53.12 Surgical Outcomes Among Homeless Patients: A Retrospective Cohort Study

M. G. Janeway1, F. Pereira2, M. R. Nofal2, L. G. Paredes2, J. Galindo2, M. Poulson1, M. Neufeld1, T. A. Dechert1, S. E. Sanchez1  1Boston University,Department Of Surgery,Boston, MA, USA 2Boston University,School Of Medicine,Boston, MA, USA

Introduction: Homelessness is associated with increased overall mortality compared to the general population. Little is known about surgical need, outcomes, and follow-up in this population. Our study examined the epidemiology of surgical disease in the homeless population and the independent effect of homelessness on surgical outcomes. 

Methods:  In this retrospective observational cohort study, we examined data on homeless and housed patients 18-89 years admitted to surgical services at our urban, safety-net hospital from 2014 to 2017. Outcomes of interest included surgical intervention, postoperative complications, post-admission emergency department (ED) visits, and 30-day unplanned readmission. We also examined length of stay (LOS), discharge disposition, social work services, and outpatient follow-up. Patients were matched 2:1 on age, gender, and comorbidity score. Univariate analyses were used to examine associations between each independent variableand the outcomes of interest.

Results: Of the 372 patients meeting our inclusion criteria, 124 were homeless and 248 were housed. Mean age at admission was 49.1 ± 13.3 years.  Of those experiencing homelessness, the majority were white (54%) and male (72%). Homeless individuals were significantly less likely to undergo surgery during their admission compared to housed individuals (42% vs 59%, p=0.002). Mean LOS was similar for homeless and housed individuals (5.22 vs 5.98 days). There was no significant difference in postoperative complications or 30-day readmission between the groups. Homeless patients, however, were significantly more likely to have a 30-day ED visit compared to housed individuals (32% vs 9%, p<0.001) and significantly less likely to make their follow-up appointments (42% vs 72%, p<0.001). While the majority of both homeless and housed patients were discharged to home/self-care, there were significant differences in discharge disposition between the two groups, with homeless individuals being more likely to leave against medical advice (13% vs 2%, p<0.001) or go to skilled nursing facilities (9% vs 3%, p<0.001). Services to address housing were provided to 24.8% of homeless patients during their visit.

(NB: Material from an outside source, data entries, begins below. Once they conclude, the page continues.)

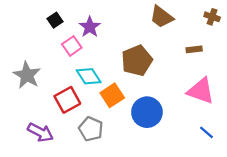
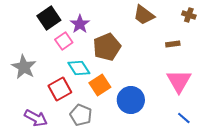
black square: (55, 20) -> (49, 18), size x1.6
brown pentagon: (137, 61) -> (107, 47), moved
pink triangle: (201, 91) -> (179, 81), turned 40

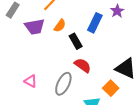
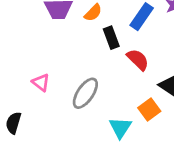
red semicircle: (83, 65) -> (138, 60), moved

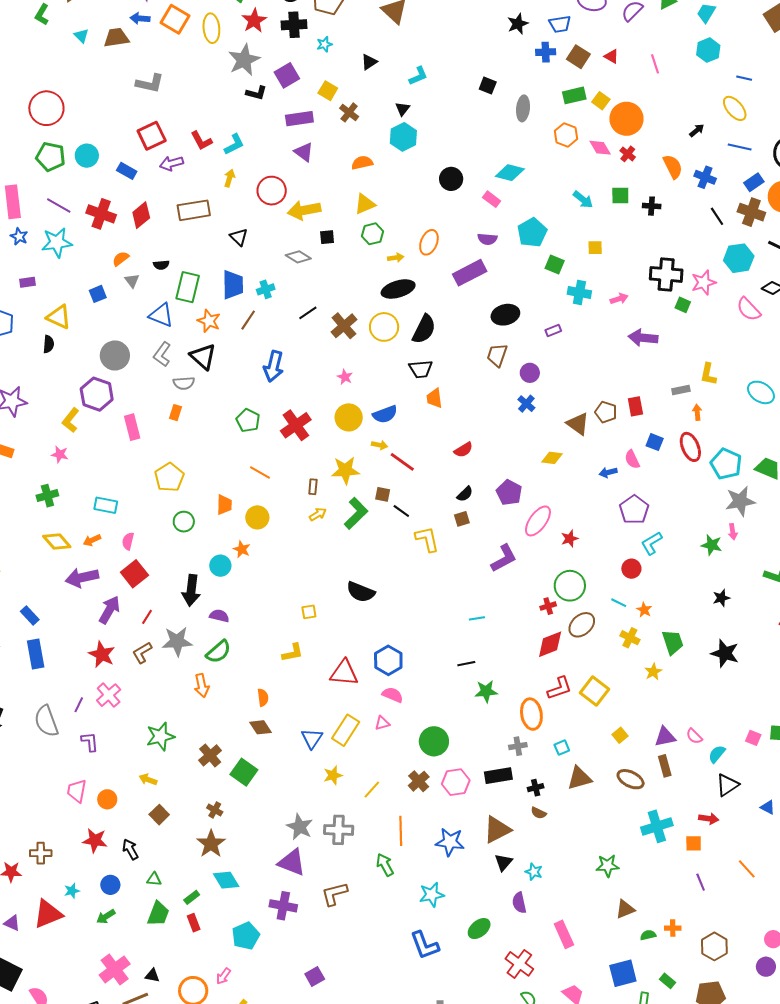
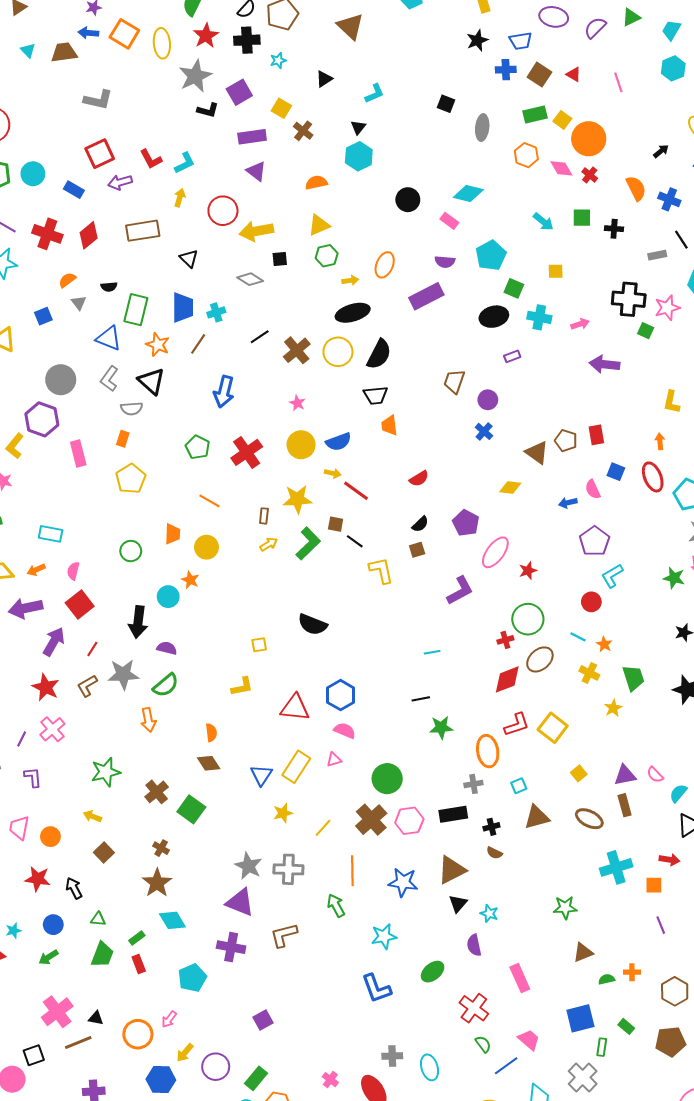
black ellipse: (505, 315) -> (494, 317), moved
gray rectangle: (681, 390) -> (657, 255), moved
yellow pentagon: (169, 477) -> (131, 479), moved
brown cross: (419, 781) -> (371, 820), size x1.4

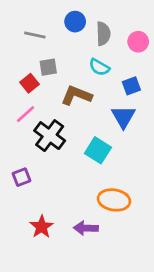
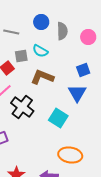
cyan semicircle: (99, 67) -> (40, 51), moved

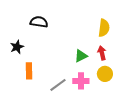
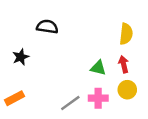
green triangle: (81, 56) -> (98, 68), turned 40
orange rectangle: (29, 71) -> (15, 98), moved, turned 63

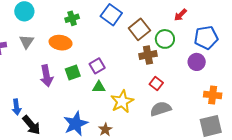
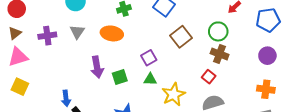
brown square: (139, 29) -> (181, 37), moved
blue pentagon: (206, 37) -> (268, 20), moved
brown cross: (148, 55) -> (220, 54), moved, turned 30
purple circle: (197, 62) -> (267, 56), moved
green square: (73, 72) -> (120, 77), moved

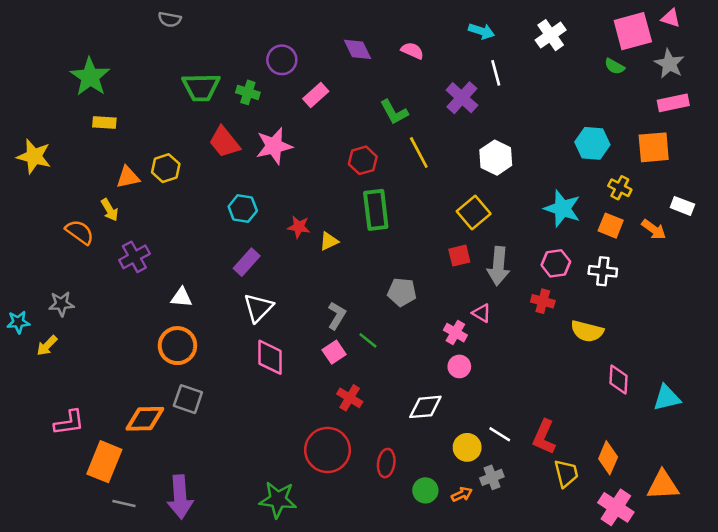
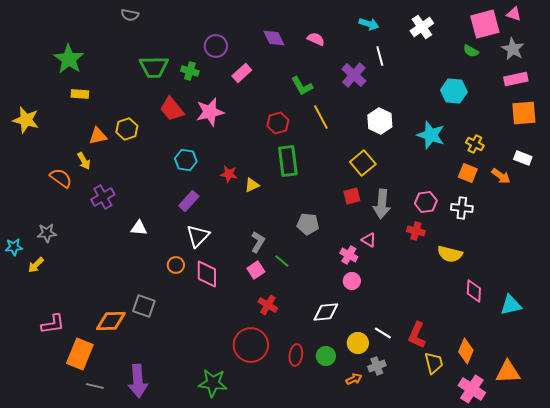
cyan hexagon: (592, 143) -> (454, 91), moved
orange square: (654, 147) -> (524, 113), moved
cyan star: (562, 209) -> (431, 135), moved
orange circle: (177, 346) -> (176, 265), moved, size x0.6
green circle: (425, 490) -> (326, 356), moved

Conclusion:  Homeless patients matched for age, gender, and comorbidity score at our institution are less likely than housed patients to receive surgical intervention, however, they have comparable rates of postoperative complications and 30-day unplanned readmissions. This is likely secondary to systems in place at our hospital that work to improve health outcomes in this vulnerable population. Despite these services, our homeless patients have a higher ED utilization rate and are less likely to attend their follow-up appointments.  Additional attention should be given to encouraging follow up in an effort to reduce ED visits. Further investigation into potential reasons for lower rates of surgical intervention is warranted.